Unpredictability and Uncertainty in Anxiety: A New Direction for Emotional Timing Research

Jessica I Lake 1,2,*, Kevin S LaBar 1,2
PMCID: PMC3175533  PMID: 21954380

Interest in the relationship between emotion and time perception has noticeably increased in the past few years (Buhusi and Meck, 2005; Droit-Volet and Meck, 2007; Craig, 2009; Droit-Volet et al., 2011). Most of this recent work has used emotional stimuli, such as faces (e.g., Droit-Volet et al., 2004; Tipples, 2008), pictures (e.g., Angrilli et al., 1997; Grommet et al., 2011), and sounds (e.g., Noulhaine et al., 2007) to understand how emotion can change the subjective experience of short intervals of time. Efforts have largely focused on determining what these findings reveal about how time can be distorted and identifying the mechanisms responsible for flexibly modulating these distortions. In this issue, Schirmer (2011) reviews various theories that attempt to explain the mechanisms underlying emotional influences on time perception and proposes a hybrid theory to better support findings in the field. Further research will be necessary to support or contradict the proposed mechanistic influences of emotion on timing. While the value of this work is clear, it is equally important to address how timing research can inform affective science and affective disorders, a question that has thus far received little attention within the field. Specifically, a better understanding of how time is perceived in anxiety-provoking contexts could be important in fully appreciating the processes underlying the experience of anxiety.

Many of the first studies of time perception and anxiety analyzed estimates of elapsed time under stressful conditions (e.g., Langer et al., 1961; Hare, 1963; Watts and Sharrock, 1984; Loftus et al., 1987). While these studies consistently reported overestimation of time and were ecologically relevant, they were limited in that they relied on small numbers of trials and retrospective reports, which have been argued to reflect memory, rather than timing, processes per se (Zakay, 1990). Using standardized emotional stimuli such as pictures and film clips, more recent studies have added support to the idea that increased fear and anxiety are correlated with the overestimation of time intervals (e.g., Droit-Volet et al., 2011; Grommet et al., 2011). At the same time, recent work on anxiety and related disorders has focused on the role of ambiguity (e.g., Nader and Balleine, 2007; Shankman et al., 2011; Zweifel et al., 2011). Using work on timing and time perception to address the influence of ambiguity on anxiety could provide a unique perspective from which to further advance our understanding of these clinical disorders.
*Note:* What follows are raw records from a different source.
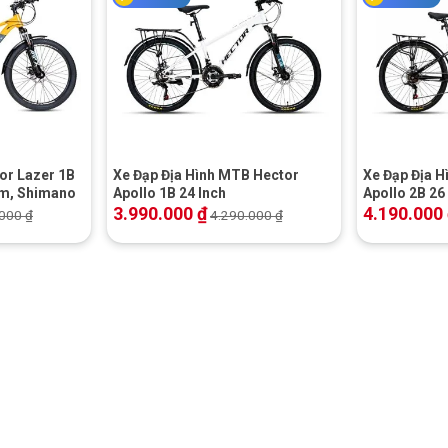
+
+
or Lazer 1B
Xe Đạp Địa Hình MTB Hector
Xe Đạp Địa 
ôm, Shimano
Apollo 1B 24 Inch
Apollo 2B 26
3.990.000
₫
4.190.000
.000
₫
4.290.000
₫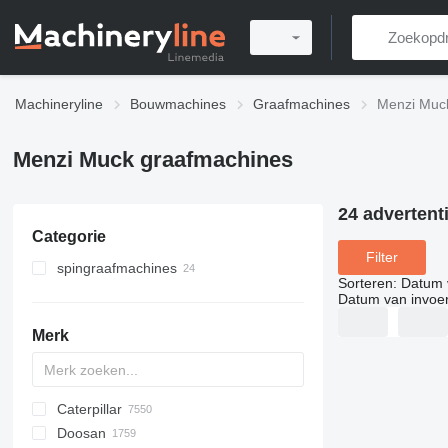
Machineryline
Bouwmachines
Graafmachines
Menzi Muc
Menzi Muck graafmachines
24 advertent
Categorie
Filter
spingraafmachines
Sorteren
:
Datum 
Datum van invoe
Merk
Caterpillar
AX
140W
BC
323
90
CK
440
Doosan
150W
MC
325
180
570
120
CF
S-series
DX
R-series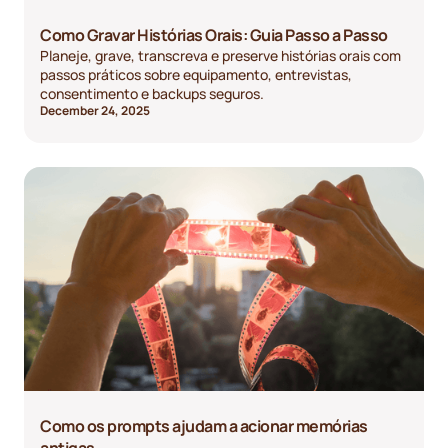
Como Gravar Histórias Orais: Guia Passo a Passo
Planeje, grave, transcreva e preserve histórias orais com
passos práticos sobre equipamento, entrevistas,
consentimento e backups seguros.
December 24, 2025
Como os prompts ajudam a acionar memórias
antigas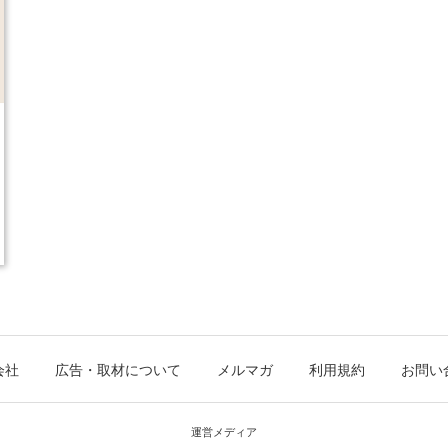
会社
広告・取材について
メルマガ
利用規約
お問い
運営メディア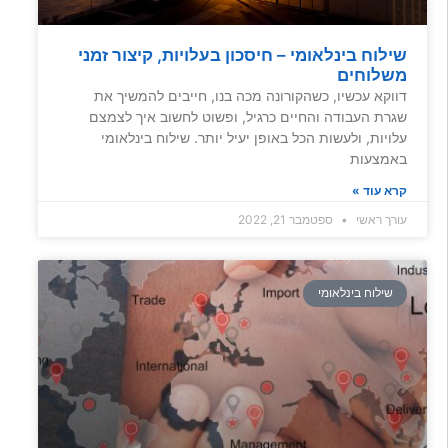
שילוח בינלאומי – חיסכון בעלויות, קיצור זמני
משלוחים
דווקא עכשיו, כשהקורונה מכה בנו, חייבים להמשיך את
שגרת העבודה והחיים כרגיל, ופשוט לחשוב איך לצמצם
עלויות, ולעשות הכל באופן יעיל יותר. שילוח בינלאומי
באמצעות
קרא עוד »
עורך ראשי
ספטמבר 21, 2022
שילוח בינלאומי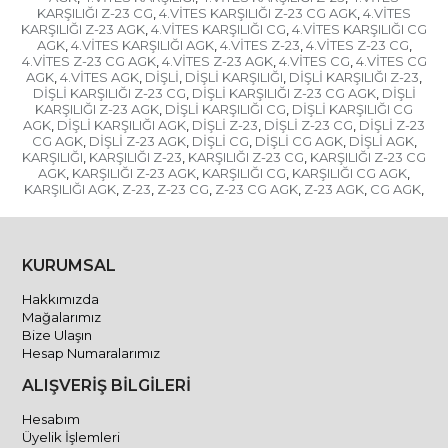
KARŞILIĞI Z-23 CG
4.VİTES KARŞILIĞI Z-23 CG AGK
4.VİTES
,
,
KARŞILIĞI Z-23 AGK
4.VİTES KARŞILIĞI CG
4.VİTES KARŞILIĞI CG
,
,
AGK
4.VİTES KARŞILIĞI AGK
4.VİTES Z-23
4.VİTES Z-23 CG
,
,
,
,
4.VİTES Z-23 CG AGK
4.VİTES Z-23 AGK
4.VİTES CG
4.VİTES CG
,
,
,
AGK
4.VİTES AGK
DİŞLİ
DİŞLİ KARŞILIĞI
DİŞLİ KARŞILIĞI Z-23
,
,
,
,
,
DİŞLİ KARŞILIĞI Z-23 CG
DİŞLİ KARŞILIĞI Z-23 CG AGK
DİŞLİ
,
,
KARŞILIĞI Z-23 AGK
DİŞLİ KARŞILIĞI CG
DİŞLİ KARŞILIĞI CG
,
,
AGK
DİŞLİ KARŞILIĞI AGK
DİŞLİ Z-23
DİŞLİ Z-23 CG
DİŞLİ Z-23
,
,
,
,
CG AGK
DİŞLİ Z-23 AGK
DİŞLİ CG
DİŞLİ CG AGK
DİŞLİ AGK
,
,
,
,
,
KARŞILIĞI
KARŞILIĞI Z-23
KARŞILIĞI Z-23 CG
KARŞILIĞI Z-23 CG
,
,
,
AGK
KARŞILIĞI Z-23 AGK
KARŞILIĞI CG
KARŞILIĞI CG AGK
,
,
,
,
KARŞILIĞI AGK
Z-23
Z-23 CG
Z-23 CG AGK
Z-23 AGK
CG AGK
,
,
,
,
,
,
KURUMSAL
Hakkımızda
Mağalarımız
Bize Ulaşın
Hesap Numaralarımız
ALIŞVERİŞ BİLGİLERİ
Hesabım
Üyelik İşlemleri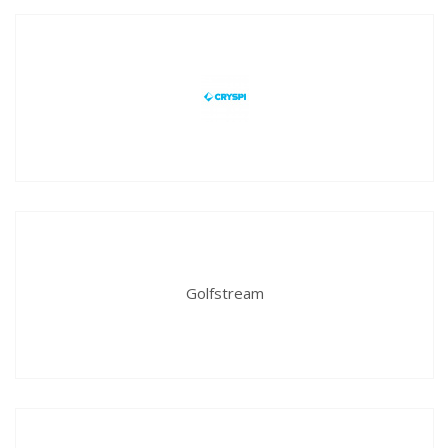
Golfstream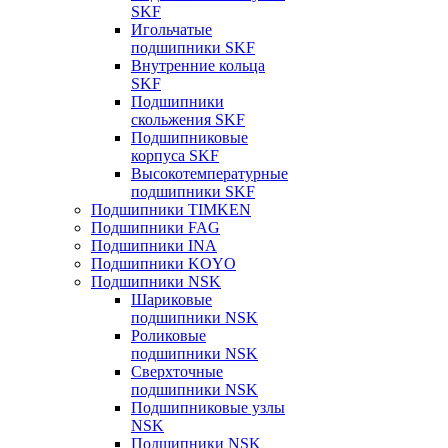
SKF
Игольчатые
подшипники SKF
Внутренние кольца
SKF
Подшипники
скольжения SKF
Подшипниковые
корпуса SKF
Высокотемпературные
подшипники SKF
Подшипники TIMKEN
Подшипники FAG
Подшипники INA
Подшипники KOYO
Подшипники NSK
Шариковые
подшипники NSK
Роликовые
подшипники NSK
Сверхточные
подшипники NSK
Подшипниковые узлы
NSK
Подшипники NSK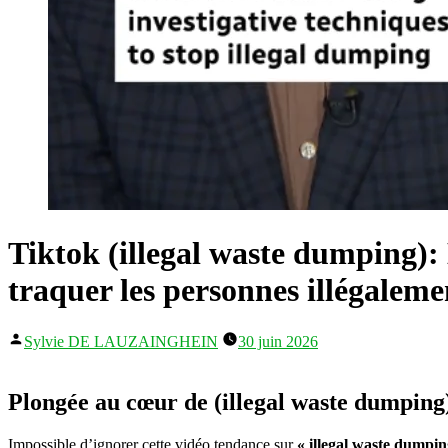
Tiktok (illegal waste dumping): 
traquer les personnes illégaleme
Publié
Sylvie DE LAUZAINGHEIN
30 juin 2026
par
Plongée au cœur de (illegal waste dumpin
Impossible d’ignorer cette vidéo tendance sur
« illegal waste dumpin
Anxiety is defined as a state of prolonged fear or arousal in response to a threat that is ambiguous or unspecific (Lang et al., 2000). Ambiguity refers to a situation or context in which a threat may take various forms, and different predictions and behaviors based on these predictions may subsequently occur (Whalen, 1998). Temporal unpredictability (ambiguity in when an event will occur) and probabilistic uncertainty (ambiguity in how likely an event is to occur) are two types of threat ambiguity. Human and non-human animal studies suggest that both unpredictability and uncertainty modulate anxiety-like behaviors and activity in brain regions associated with anxiety (Hsu et al., 2005; Rosen and Donley, 2006; Herry et al., 2007).

Most studies showing an increase in anxiety associated with temporal unpredictability have used paradigms involving anticipation of negative emotional events (e.g., Grillon et al., 2006). Note that this approach contrasts with typical time perception studies in which emotion is manipulated phasically through alterations in the sensory features of a stimulus whose duration is to be timed. In Grillon et al. (2004), anxiety was operationally defined as the magnitude of a startle response (Brown et al., 1951) during cue-free periods within an aversive conditioning paradigm (context-potentiated startle). Context-potentiated startle was greater when surrounding cues were not predictive of when aversive events occurred (i.e., aversive events were perceived as occurring randomly) compared to cue-free periods within the context of cues that reliably predicted the temporal occurrence of aversive events. Simply cuing previously unpredictable shocks also reduces context-potentiated startle responses (Fonteyne et al., 2010). Together, these findings suggest that temporal unpredictability increases anxiety levels. The aversive nature of unpredictability is further supported by studies showing that animals prefer to receive predictable over unpredictable shocks (Gliner, 1972; Badia et al., 1979). Unpredictability on its own (i.e., without an explicit association with an aversive stimulus) may also be anxiogenic. In a translational study examining both a mouse model and healthy human participants, Herry et al. (2007) found that manipulating the unpredictability of neutral tones increased anxiety-like behaviors. Furthermore, this study implicated the amygdala, a structure commonly associated with fear and anxiety (e.g., LaBar et al., 1998; Davis et al., 2010; Tye et al., 2011), in the monitoring of unpredictability. Across species evidence of sustained activity in the amygdala was interpreted as reflecting modified habituation processes to allow individuals to remain prepared for action in the face of unpredictability.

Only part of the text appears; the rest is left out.